Today must have been the day from hell for the Labour Party, as not only did they have to endure George Osborne unveiling a set of fair and sound changes in this year’s Budget, but they also had to experience the pain of watching Ed Miliband attempt to respond to these proposals. Predictably, Miliband trotted out the usual platitudes, accusing Osborne of failing to fix the economy (which Labour trashed in the first place) and cutting taxes for the rich whilst the rest of the nation suffers (which is just simply untrue, and always has been). But despite Labour’s protestations, Osborne should be commended for delivering a Budget that will truly help the British people by implementing some truly conservative policies.
The tabloids have been quick to dub this the ‘beer and bingo’ Budget, as Osborne has announced that beer duty and tax on bingo halls will be cut. Such measures may be shameless in their populism, but are certainly not bad ways to reach out to those people who often feel disillusioned by an ‘out of touch’ Conservative Party. And regardless of their populism, these measures already seem to be working; immediately after the cuts to bingo duty were announced, bingo hall operator Rank Group announced plans for three new clubs.

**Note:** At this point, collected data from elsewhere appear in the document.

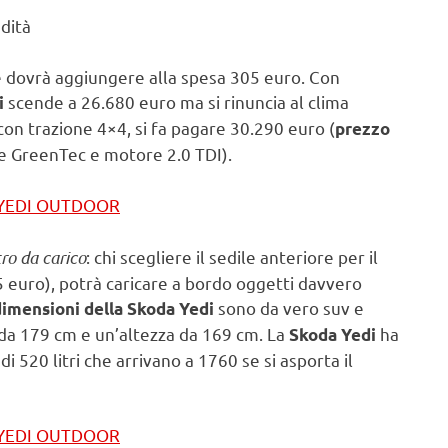
ndità
ce dovrà aggiungere alla spesa 305 euro. Con
scende a 26.680 euro ma si rinuncia al clima
i
 con trazione 4×4, si fa pagare 30.290 euro (
prezzo
e GreenTec e motore 2.0 TDI).
 YEDI OUTDOOR
ro da carico
: chi scegliere il sedile anteriore per il
5 euro), potrà caricare a bordo oggetti davvero
sono da vero suv e
dimensioni della Skoda Yedi
da 179 cm e un’altezza da 169 cm. La
ha
Skoda Yedi
 520 litri che arrivano a 1760 se si asporta il
 YEDI OUTDOOR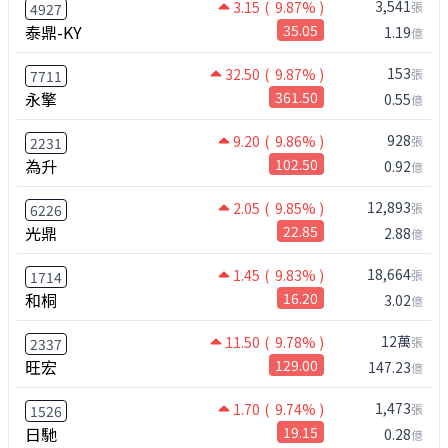
3,541
3.15
( 9.87% )
張
4927
泰鼎-KY
35.05
1.19
億
153
32.50
( 9.87% )
張
7711
永擎
361.50
0.55
億
928
9.20
( 9.86% )
張
2231
為升
102.50
0.92
億
12,893
2.05
( 9.85% )
張
6226
光鼎
22.85
2.88
億
18,664
1.45
( 9.83% )
張
1714
和桐
16.20
3.02
億
12萬
11.50
( 9.78% )
張
2337
旺宏
129.00
147.23
億
1,473
1.70
( 9.74% )
張
1526
日馳
19.15
0.28
億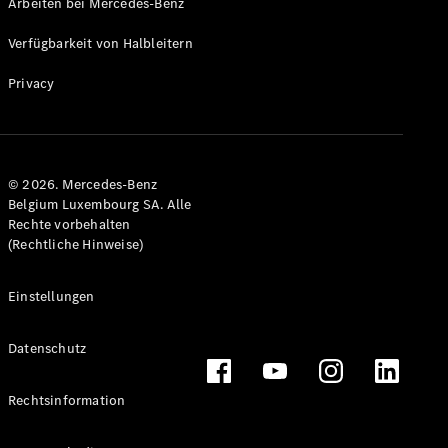
Arbeiten bei Mercedes-Benz
Verfügbarkeit von Halbleitern
Privacy
© 2026. Mercedes-Benz
Belgium Luxembourg SA. Alle
Rechte vorbehalten
(Rechtliche Hinweise)
Einstellungen
Datenschutz
Rechtsinformation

The lesson – tax cuts are popular, they work, and they are vital to create jobs and stimulate the economy.
Beer and bingo aside, Osborne proved his Thatcherite credentials by announcing that the government’s Help to Buy housing scheme will be extended, good news for aspiring homeowners across the country. Likewise, the level of earnings exempt from income tax has been increased by £500, whilst the threshold for the 40p tax rate has also risen. These are all positive measures, reducing the amount of tax being paid at all income levels and rendering Labour’s arguments about the Conservatives just helping the rich absolutely meaningless.

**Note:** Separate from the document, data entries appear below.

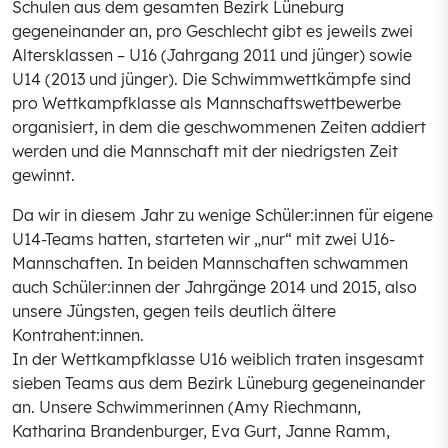
Schulen aus dem gesamten Bezirk Lüneburg
gegeneinander an, pro Geschlecht gibt es jeweils zwei
Altersklassen – U16 (Jahrgang 2011 und jünger) sowie
U14 (2013 und jünger). Die Schwimmwettkämpfe sind
pro Wettkampfklasse als Mannschaftswettbewerbe
organisiert, in dem die geschwommenen Zeiten addiert
werden und die Mannschaft mit der niedrigsten Zeit
gewinnt.
Da wir in diesem Jahr zu wenige Schüler:innen für eigene
U14-Teams hatten, starteten wir „nur“ mit zwei U16-
Mannschaften. In beiden Mannschaften schwammen
auch Schüler:innen der Jahrgänge 2014 und 2015, also
unsere Jüngsten, gegen teils deutlich ältere
Kontrahent:innen.
In der Wettkampfklasse U16 weiblich traten insgesamt
sieben Teams aus dem Bezirk Lüneburg gegeneinander
an. Unsere Schwimmerinnen (Amy Riechmann,
Katharina Brandenburger, Eva Gurt, Janne Ramm,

Osborne also appealed directly to pensioners by announcing radical reform of the pensions system. In a move which will help 13 million people, the changes reduce the level of tax on a person’s pension pot, and abolish all restrictions on access to those pension pots, ending the mandatory purchasing of an annuity. This is a shrewd move from the Chancellor, and one which looks ahead to next year’s general election due to the high voting levels of pensioners. The ‘grey vote’ cannot be underestimated, and the Conservatives cannot afford to risk losing votes from this particular demographic.

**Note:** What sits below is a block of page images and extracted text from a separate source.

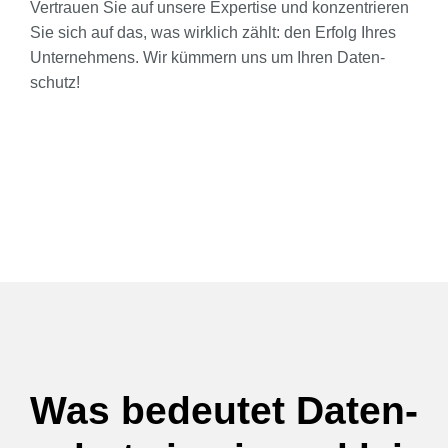
Ver­trau­en Sie auf unse­re Exper­ti­se und kon­zen­trie­ren
Sie sich auf das, was wirk­lich zählt: den Erfolg Ihres
Unter­neh­mens. Wir küm­mern uns um Ihren Daten­
schutz!
Was bedeu­tet Daten­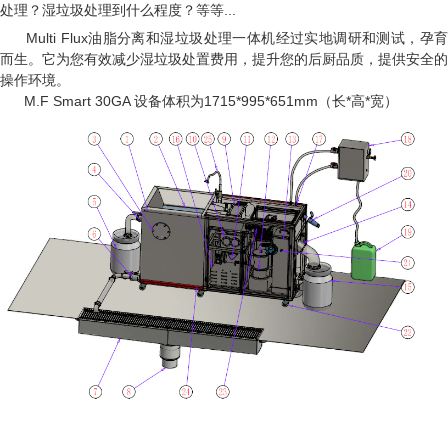
处理？湿垃圾处理到什么程度？等等
...
Multi Flux
油脂分离和湿垃圾处理一体机经过实地调研和测试，孕育
而生。它为您有效减少湿垃圾处置费用，提升您的后厨品质，提供安全的
操作环境。
M.F Smart 30GA
设备体积为
1715*995*651mm
（长
*
高
*
宽）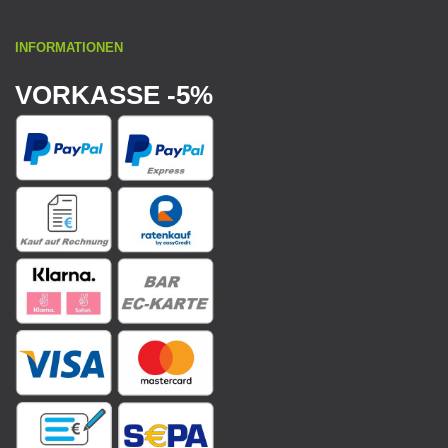
INFORMATIONEN
VORKASSE -5%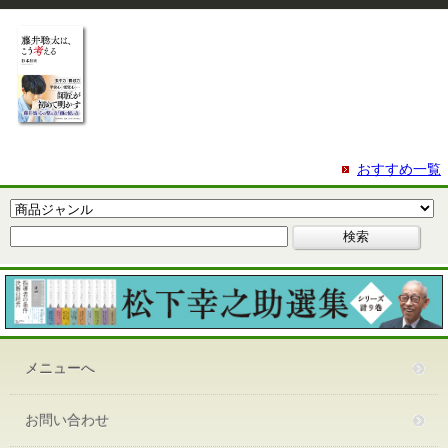
おすすめ一覧
メニューへ
お問い合わせ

Overall, the Budget is hugely promising, proving that by implementing policies which are unashamedly conservative, all people stand to benefit. The Conservatives are slowly beginning to prove that they understand what ordinary people want, outclassing the Labour Party in the process. The pitiful sight of Ed Miliband simply repeating tired soundbites in response was proof that Labour haven’t got a clue, and are not fit to govern. Let’s just hope that the recovery isn’t jeopardised at next year’s general election, because we as a nation cannot afford to hand the keys back to the people who crashed the car.